# New putter



## Surtees (Sep 11, 2007)

I've gone and done it, I've just ordered a new putter a Odyssey White Ice #9 it's a mullet type putter it felt really good to me I got to hit it on the mat in store and a practice green at my local course. Here's a link if you want to have a look at it Odyssey White Ice #9 Golf Putter it's the official site. I had to order it from the local store I buy most of my equipment from because they didn't have one in stock so I'll have to wait a little while to use it but I cant wait!


----------



## Big Hobbit (Nov 2, 2010)

Very nice!

But won't you be busy painting the nursery? Maybe you ought to consider posting it to me to look after whilst you're doing all the expectant father things...


----------



## Surtees (Sep 11, 2007)

Thanks and Thanks for the offer Bh but I think I might be able to squeeze a few rounds in.... There is nothing wrong with your putter either Odyseey Whitehot no.5 centre shaft you can't really complain about that


----------



## Big Hobbit (Nov 2, 2010)

Surtees said:


> Thanks and Thanks for the offer Bh but I think I might be able to squeeze a few rounds in.... There is nothing wrong with your putter either Odyseey Whitehot no.5 centre shaft you can't really complain about that


I wouldn't swap my putter for the earth. Its due its 4th grip shortly, a late Xmas treat for it.


----------



## broken tee (Jan 13, 2008)

Hobbit is almost right; you should send it to me. we colonists must stick together on this I'll take good care of it and even pay the postage. I'll send it back by July 6th.


----------



## Surtees (Sep 11, 2007)

lol I think I'll pass on that one to thanks bob I was wrong with what club it was I picked it up today it is a white hot xg Rossie looks much the same I'll put some pics up in a minute I'm happy so far with how it feels from the practice green and in store I'll let you know how it plays on the course.


----------



## Surtees (Sep 11, 2007)

Here is some pics


----------



## Cajun (Jan 17, 2010)

You're gonnaa like your new putter. I love my Odyssey Marxman, I'll probably be like Hobbit with his. Mine is due it's 3rd grip sometime soon.


----------



## FrogsHair (Mar 4, 2010)

Enjoy your new toy. I use to love buying new putters until my much better half found my stash. My next one will be that new, up dated, ugly, Rail Gun critter 

Colonists? How can we still be colonists since we have now been annexed by Mexico? :dunno:


----------



## Surtees (Sep 11, 2007)

Oh Frog I think you have a problem this is my third putter since I've been playing my first one was a really cheap one when I first started playing my second was a gift from my father it wasn't a bad putter I was just after something to help stabilise my swing and also stop the ball skidding off the face of the club so that the ball is rolling quicker after hitting it.

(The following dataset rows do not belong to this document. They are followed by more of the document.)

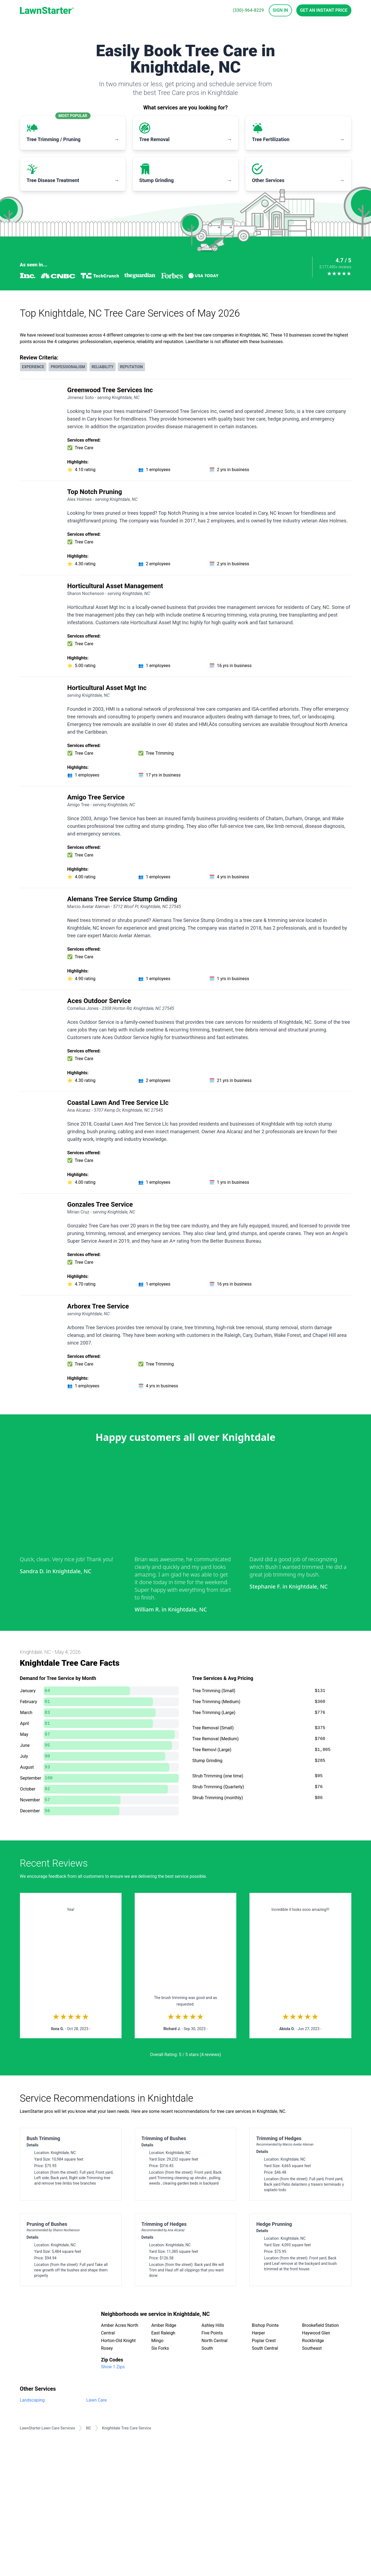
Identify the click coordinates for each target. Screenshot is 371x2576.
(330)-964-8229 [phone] (248, 10)
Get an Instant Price (324, 10)
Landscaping (32, 2400)
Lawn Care (96, 2400)
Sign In (280, 10)
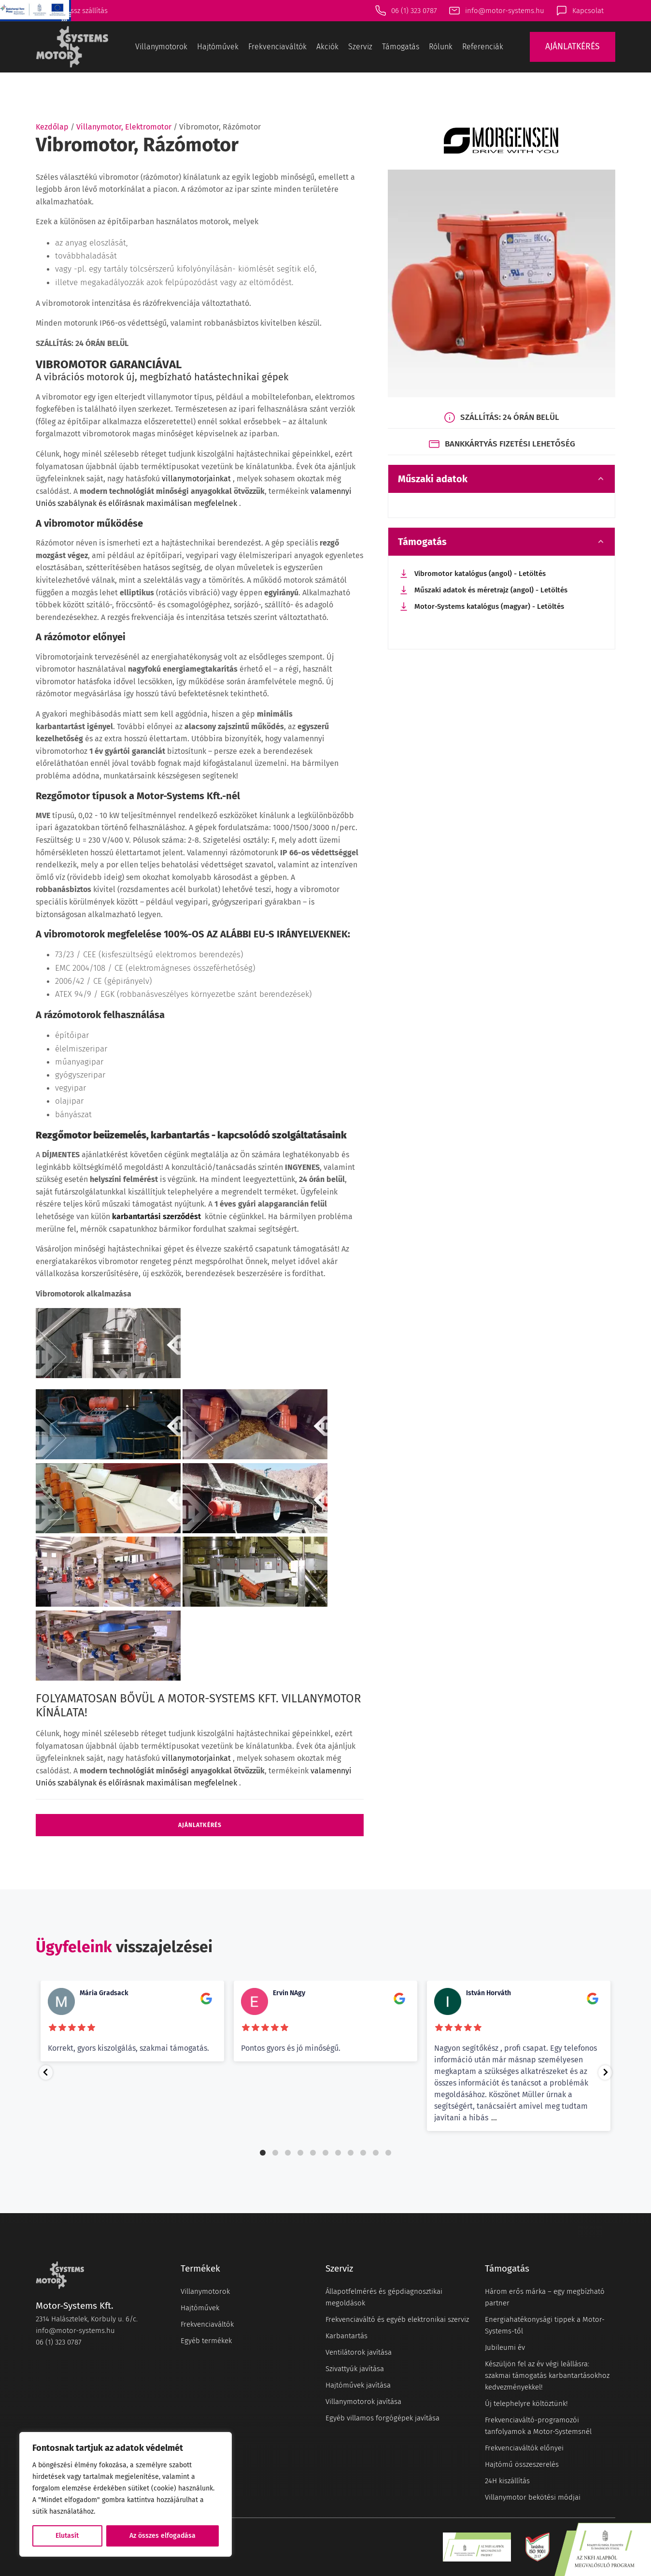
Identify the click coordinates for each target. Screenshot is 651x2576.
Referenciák (482, 46)
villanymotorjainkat (197, 478)
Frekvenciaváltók (277, 46)
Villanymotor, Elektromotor (123, 126)
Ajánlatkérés (200, 1825)
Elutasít (67, 2536)
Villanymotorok (161, 46)
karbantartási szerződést (157, 1216)
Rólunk (441, 46)
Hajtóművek (218, 46)
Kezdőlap (52, 126)
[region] (125, 2494)
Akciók (327, 46)
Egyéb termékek (206, 2340)
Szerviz (360, 46)
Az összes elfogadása (162, 2536)
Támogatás (400, 46)
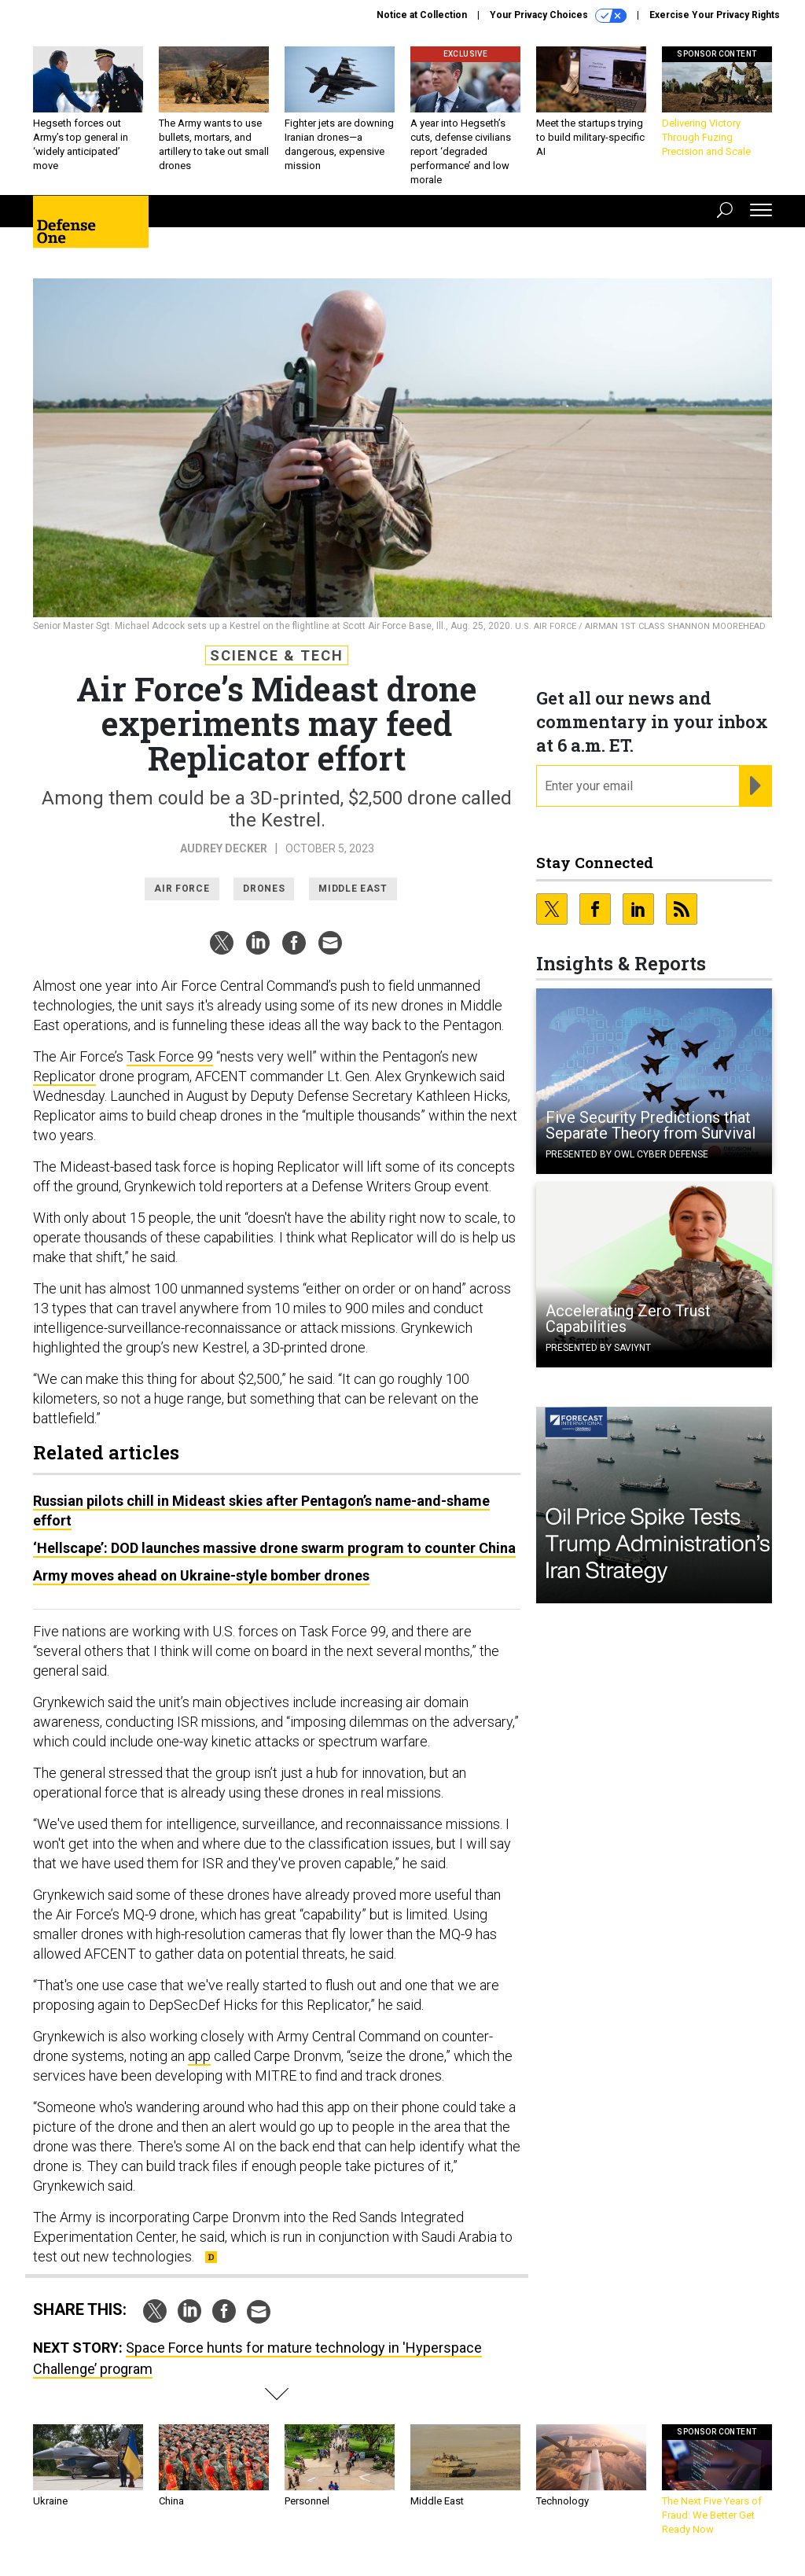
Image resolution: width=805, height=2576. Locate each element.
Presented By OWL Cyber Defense (627, 1154)
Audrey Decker (223, 848)
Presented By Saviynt (598, 1347)
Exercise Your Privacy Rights (714, 14)
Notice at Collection (422, 14)
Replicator (64, 1076)
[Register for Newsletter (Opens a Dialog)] (755, 786)
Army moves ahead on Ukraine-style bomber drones (201, 1575)
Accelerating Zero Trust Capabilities (628, 1318)
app (199, 2056)
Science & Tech (277, 655)
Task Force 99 (170, 1056)
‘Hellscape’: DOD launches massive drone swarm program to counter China (274, 1548)
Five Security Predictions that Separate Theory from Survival (650, 1125)
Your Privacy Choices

I have looked at those rail putter ugly but they sound pretty cool I would mind having a putt with one.


----------



## broken tee (Jan 13, 2008)

FrogsHair said:


> Enjoy your new toy. I use to love buying new putters until my much better half found my stash. My next one will be that new, up dated, ugly, Rail Gun critter
> 
> Colonists? How can we still be colonists since we have now been annexed by Mexico? :dunno:



That's amalgamated and assimulated into their colony


----------



## FrogsHair (Mar 4, 2010)

Sorry. I don't do big words anymore. :laugh:


broken tee said:


> That's amalgamated and assimulated into their colony


----------



## Big Hobbit (Nov 2, 2010)

broken tee said:


> That's amalgamated and assimulated into their colony


A Star Trek fan?


----------